-- Work task --
Below is a listing; transcribe it exactly but without any images.

-- Material for this task --

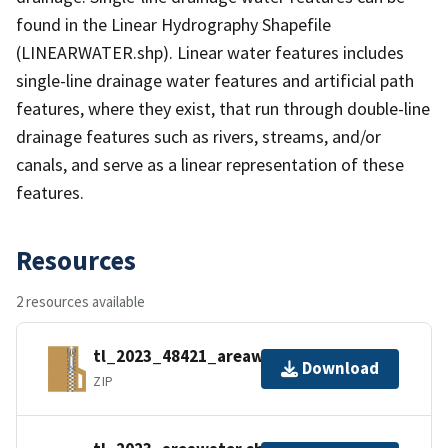
found in the Linear Hydrography Shapefile
(LINEARWATER.shp). Linear water features includes
single-line drainage water features and artificial path
features, where they exist, that run through double-line
drainage features such as rivers, streams, and/or
canals, and serve as a linear representation of these
features.
Resources
2 resources available
tl_2023_48421_areawater.zip
Download
ZIP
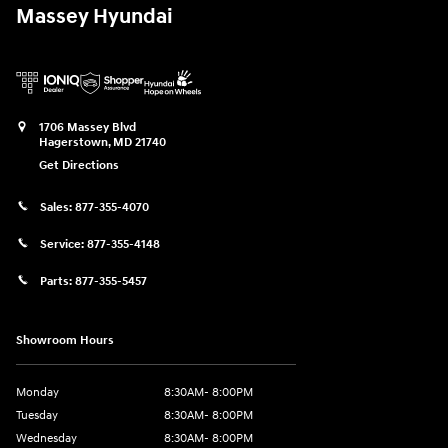
Massey Hyundai
1706 Massey Blvd
Hagerstown
,
MD
21740
Get Directions
Sales:
877-355-4070
Service:
877-355-4148
Parts:
877-355-5457
Showroom Hours
Monday
8:30AM- 8:00PM
Tuesday
8:30AM- 8:00PM
Wednesday
8:30AM- 8:00PM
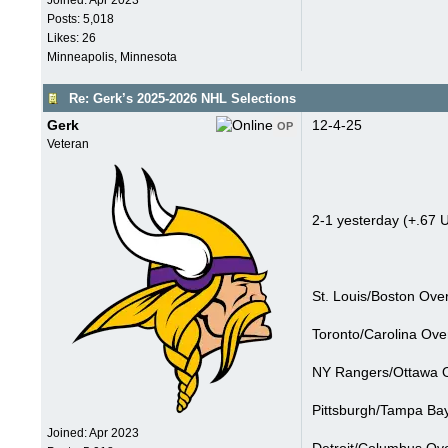
Joined:
Apr 2023
Posts: 5,018
Likes: 26
Minneapolis, Minnesota
Re: Gerk’s 2025-2026 NHL Selections
Gerk
12-4-25
OP
Veteran
2-1 yesterday (+.67 U
St. Louis/Boston Over
Toronto/Carolina Ove
NY Rangers/Ottawa O
Pittsburgh/Tampa Bay
Joined:
Apr 2023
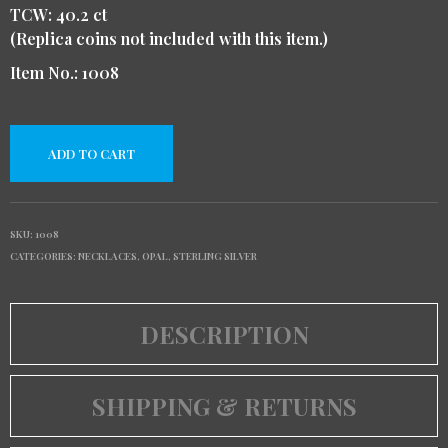
TCW: 40.2 ct
(Replica coins not included with this item.)
Item No.: 1008
ADD TO CART
SKU:
1008
CATEGORIES:
NECKLACES
,
OPAL
,
STERLING SILVER
DESCRIPTION
SHIPPING & RETURNS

-- Solved problem --
found in the Linear Hydrography Shapefile
(LINEARWATER.shp). Linear water features includes
single-line drainage water features and artificial path
features, where they exist, that run through double-line
drainage features such as rivers, streams, and/or
canals, and serve as a linear representation of these
features.
Resources
2 resources available
tl_2023_48421_areawater.zip
Download
ZIP
Massey Hyundai
1706 Massey Blvd
Hagerstown
,
MD
21740
Get Directions
Sales:
877-355-4070
Service:
877-355-4148
Parts:
877-355-5457
Showroom Hours
Monday
8:30AM- 8:00PM
Tuesday
8:30AM- 8:00PM
Wednesday
8:30AM- 8:00PM
Joined:
Apr 2023
Posts: 5,018
Likes: 26
Minneapolis, Minnesota
Re: Gerk’s 2025-2026 NHL Selections
Gerk
12-4-25
OP
Veteran
2-1 yesterday (+.67 U
St. Louis/Boston Over
Toronto/Carolina Ove
NY Rangers/Ottawa O
Pittsburgh/Tampa Bay
Joined:
Apr 2023
TCW: 40.2 ct
(Replica coins not included with this item.)
Item No.: 1008
ADD TO CART
SKU:
1008
CATEGORIES:
NECKLACES
,
OPAL
,
STERLING SILVER
DESCRIPTION
SHIPPING & RETURNS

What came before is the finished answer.